§ **What the exercise asks**
Exactly the lines from the start of the data through the line containing "Ratih Ibrahim, M.M., Psikolog" should be output, with both ends kept and nothing added.

§ **Data supplied**
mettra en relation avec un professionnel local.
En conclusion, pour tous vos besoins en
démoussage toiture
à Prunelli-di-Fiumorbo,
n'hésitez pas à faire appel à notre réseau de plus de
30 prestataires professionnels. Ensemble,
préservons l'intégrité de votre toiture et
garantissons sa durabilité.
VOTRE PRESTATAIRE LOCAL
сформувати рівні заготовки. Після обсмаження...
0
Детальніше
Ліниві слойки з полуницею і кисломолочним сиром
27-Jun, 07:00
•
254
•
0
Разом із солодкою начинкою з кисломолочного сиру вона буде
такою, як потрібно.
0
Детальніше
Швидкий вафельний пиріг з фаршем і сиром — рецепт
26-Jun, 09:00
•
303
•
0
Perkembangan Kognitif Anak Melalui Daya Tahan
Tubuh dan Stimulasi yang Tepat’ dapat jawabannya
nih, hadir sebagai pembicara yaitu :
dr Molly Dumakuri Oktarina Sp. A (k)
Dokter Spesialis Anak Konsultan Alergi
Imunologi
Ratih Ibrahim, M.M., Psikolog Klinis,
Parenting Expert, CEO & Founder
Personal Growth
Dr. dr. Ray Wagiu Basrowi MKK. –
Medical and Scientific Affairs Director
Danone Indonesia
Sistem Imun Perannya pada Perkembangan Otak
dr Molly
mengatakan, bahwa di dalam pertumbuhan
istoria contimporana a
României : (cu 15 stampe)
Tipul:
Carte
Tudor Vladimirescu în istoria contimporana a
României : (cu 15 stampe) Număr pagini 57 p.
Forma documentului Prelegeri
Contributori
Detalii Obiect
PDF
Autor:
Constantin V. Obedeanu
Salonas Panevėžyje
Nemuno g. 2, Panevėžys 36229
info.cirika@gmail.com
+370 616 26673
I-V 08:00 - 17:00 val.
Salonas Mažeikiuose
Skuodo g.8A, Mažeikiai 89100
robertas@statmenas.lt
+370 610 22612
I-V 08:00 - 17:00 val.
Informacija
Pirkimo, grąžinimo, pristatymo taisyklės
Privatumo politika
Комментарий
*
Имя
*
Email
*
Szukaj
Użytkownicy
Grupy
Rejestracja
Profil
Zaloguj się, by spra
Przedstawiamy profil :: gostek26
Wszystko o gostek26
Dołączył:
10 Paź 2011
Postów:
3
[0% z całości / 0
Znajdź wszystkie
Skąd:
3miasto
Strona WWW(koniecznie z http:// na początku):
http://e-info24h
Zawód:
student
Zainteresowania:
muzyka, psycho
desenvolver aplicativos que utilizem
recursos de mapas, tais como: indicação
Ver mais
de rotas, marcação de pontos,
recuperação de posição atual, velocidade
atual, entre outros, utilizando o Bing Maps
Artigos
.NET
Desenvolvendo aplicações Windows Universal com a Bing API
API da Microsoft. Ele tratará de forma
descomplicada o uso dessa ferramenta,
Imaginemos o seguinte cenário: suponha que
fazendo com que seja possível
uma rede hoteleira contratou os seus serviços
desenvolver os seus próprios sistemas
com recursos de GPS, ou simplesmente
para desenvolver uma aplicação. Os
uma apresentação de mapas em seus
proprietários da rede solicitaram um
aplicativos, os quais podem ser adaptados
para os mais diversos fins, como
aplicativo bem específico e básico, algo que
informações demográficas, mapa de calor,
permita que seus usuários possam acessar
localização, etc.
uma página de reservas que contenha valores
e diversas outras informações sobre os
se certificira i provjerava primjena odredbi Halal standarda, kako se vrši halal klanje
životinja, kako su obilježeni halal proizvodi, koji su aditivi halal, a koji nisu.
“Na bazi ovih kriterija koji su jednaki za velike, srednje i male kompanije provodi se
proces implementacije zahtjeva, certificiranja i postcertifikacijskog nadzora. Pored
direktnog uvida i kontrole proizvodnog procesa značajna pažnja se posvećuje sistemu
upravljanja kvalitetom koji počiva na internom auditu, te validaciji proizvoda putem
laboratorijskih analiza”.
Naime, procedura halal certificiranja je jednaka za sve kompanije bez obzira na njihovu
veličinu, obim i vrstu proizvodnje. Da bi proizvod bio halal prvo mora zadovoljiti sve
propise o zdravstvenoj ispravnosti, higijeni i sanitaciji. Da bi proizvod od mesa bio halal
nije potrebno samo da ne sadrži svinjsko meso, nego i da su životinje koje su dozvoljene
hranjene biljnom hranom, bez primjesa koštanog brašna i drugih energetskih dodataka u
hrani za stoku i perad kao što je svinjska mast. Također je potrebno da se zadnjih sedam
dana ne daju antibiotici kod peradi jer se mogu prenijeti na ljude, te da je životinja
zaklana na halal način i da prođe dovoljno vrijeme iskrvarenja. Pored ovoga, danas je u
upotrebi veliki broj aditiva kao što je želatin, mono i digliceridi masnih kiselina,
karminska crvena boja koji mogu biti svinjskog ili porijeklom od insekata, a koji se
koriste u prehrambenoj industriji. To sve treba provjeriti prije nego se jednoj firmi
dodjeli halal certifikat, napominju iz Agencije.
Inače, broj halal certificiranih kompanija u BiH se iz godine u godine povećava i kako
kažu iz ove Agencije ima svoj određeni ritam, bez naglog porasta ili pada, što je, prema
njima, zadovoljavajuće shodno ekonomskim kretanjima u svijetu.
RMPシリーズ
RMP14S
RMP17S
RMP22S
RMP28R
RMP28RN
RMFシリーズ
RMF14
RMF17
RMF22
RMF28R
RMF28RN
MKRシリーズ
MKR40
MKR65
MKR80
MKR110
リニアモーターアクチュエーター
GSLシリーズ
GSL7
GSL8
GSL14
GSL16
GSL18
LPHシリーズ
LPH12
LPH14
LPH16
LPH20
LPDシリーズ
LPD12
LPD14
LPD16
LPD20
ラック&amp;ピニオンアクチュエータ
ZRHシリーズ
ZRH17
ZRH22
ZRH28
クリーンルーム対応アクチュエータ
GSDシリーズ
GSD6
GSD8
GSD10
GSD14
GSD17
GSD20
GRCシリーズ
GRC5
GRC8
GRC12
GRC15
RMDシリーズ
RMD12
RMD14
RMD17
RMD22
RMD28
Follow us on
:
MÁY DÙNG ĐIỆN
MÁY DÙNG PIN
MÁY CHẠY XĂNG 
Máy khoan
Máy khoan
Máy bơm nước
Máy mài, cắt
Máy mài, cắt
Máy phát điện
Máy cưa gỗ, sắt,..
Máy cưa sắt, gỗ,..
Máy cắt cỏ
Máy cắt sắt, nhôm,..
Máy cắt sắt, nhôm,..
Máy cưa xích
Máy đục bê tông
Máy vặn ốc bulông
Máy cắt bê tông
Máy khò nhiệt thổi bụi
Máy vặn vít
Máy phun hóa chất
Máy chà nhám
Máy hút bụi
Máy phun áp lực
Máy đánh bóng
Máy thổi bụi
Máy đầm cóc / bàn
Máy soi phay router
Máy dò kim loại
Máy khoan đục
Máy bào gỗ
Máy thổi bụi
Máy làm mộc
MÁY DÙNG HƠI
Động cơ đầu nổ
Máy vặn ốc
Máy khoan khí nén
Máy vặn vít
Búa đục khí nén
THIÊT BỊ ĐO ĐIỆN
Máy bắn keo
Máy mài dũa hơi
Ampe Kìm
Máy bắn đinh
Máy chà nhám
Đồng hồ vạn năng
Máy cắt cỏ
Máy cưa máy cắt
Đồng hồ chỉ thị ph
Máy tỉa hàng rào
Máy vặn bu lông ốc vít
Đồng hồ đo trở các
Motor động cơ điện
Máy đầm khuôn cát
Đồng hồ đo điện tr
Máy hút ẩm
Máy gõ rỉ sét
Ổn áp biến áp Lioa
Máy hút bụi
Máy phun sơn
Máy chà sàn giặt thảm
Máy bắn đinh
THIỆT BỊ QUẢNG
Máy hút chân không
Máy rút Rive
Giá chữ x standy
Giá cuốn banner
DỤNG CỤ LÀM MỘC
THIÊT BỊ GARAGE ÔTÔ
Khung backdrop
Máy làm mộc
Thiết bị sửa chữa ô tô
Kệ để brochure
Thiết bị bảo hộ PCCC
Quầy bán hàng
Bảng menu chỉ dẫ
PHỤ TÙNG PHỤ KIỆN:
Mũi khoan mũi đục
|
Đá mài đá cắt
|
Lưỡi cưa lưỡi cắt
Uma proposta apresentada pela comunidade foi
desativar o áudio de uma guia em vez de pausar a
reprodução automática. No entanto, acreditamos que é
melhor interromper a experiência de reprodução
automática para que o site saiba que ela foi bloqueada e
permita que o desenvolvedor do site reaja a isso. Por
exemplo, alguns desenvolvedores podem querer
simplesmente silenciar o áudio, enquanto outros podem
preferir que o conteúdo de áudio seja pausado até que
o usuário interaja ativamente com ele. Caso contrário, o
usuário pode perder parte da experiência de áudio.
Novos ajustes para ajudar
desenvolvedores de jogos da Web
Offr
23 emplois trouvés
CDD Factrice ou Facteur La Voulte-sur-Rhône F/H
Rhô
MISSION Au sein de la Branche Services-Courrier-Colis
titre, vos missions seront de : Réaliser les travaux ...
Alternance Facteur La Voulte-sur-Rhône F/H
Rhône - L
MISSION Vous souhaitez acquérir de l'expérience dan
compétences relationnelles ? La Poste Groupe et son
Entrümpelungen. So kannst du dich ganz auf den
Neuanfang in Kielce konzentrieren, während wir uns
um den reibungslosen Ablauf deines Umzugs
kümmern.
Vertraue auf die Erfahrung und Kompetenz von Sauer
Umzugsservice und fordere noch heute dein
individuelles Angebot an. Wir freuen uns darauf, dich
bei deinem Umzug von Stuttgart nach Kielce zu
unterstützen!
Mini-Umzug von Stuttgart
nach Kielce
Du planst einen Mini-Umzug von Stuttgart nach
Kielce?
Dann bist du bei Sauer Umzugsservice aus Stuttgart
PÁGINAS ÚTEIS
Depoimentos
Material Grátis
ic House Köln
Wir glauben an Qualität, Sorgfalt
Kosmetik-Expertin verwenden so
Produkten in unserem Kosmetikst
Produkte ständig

§ **Output of the task**
mettra en relation avec un professionnel local.
En conclusion, pour tous vos besoins en
démoussage toiture
à Prunelli-di-Fiumorbo,
n'hésitez pas à faire appel à notre réseau de plus de
30 prestataires professionnels. Ensemble,
préservons l'intégrité de votre toiture et
garantissons sa durabilité.
VOTRE PRESTATAIRE LOCAL
сформувати рівні заготовки. Після обсмаження...
0
Детальніше
Ліниві слойки з полуницею і кисломолочним сиром
27-Jun, 07:00
•
254
•
0
Разом із солодкою начинкою з кисломолочного сиру вона буде
такою, як потрібно.
0
Детальніше
Швидкий вафельний пиріг з фаршем і сиром — рецепт
26-Jun, 09:00
•
303
•
0
Perkembangan Kognitif Anak Melalui Daya Tahan
Tubuh dan Stimulasi yang Tepat’ dapat jawabannya
nih, hadir sebagai pembicara yaitu :
dr Molly Dumakuri Oktarina Sp. A (k)
Dokter Spesialis Anak Konsultan Alergi
Imunologi
Ratih Ibrahim, M.M., Psikolog Klinis,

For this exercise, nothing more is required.